### PROVIDED ENTRIES
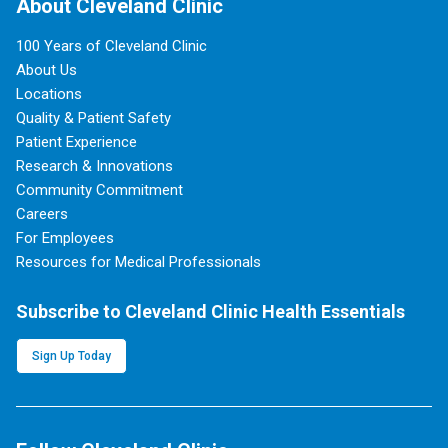
About Cleveland Clinic
100 Years of Cleveland Clinic
About Us
Locations
Quality & Patient Safety
Patient Experience
Research & Innovations
Community Commitment
Careers
For Employees
Resources for Medical Professionals
Subscribe to Cleveland Clinic Health Essentials
Sign Up Today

### WHAT IS EXPECTED
Return precisely the lines of the records, starting with the line that holds "Patient Experience" and ending with the last one.

### RESULT FOR THIS TASK
Patient Experience
Research & Innovations
Community Commitment
Careers
For Employees
Resources for Medical Professionals
Subscribe to Cleveland Clinic Health Essentials
Sign Up Today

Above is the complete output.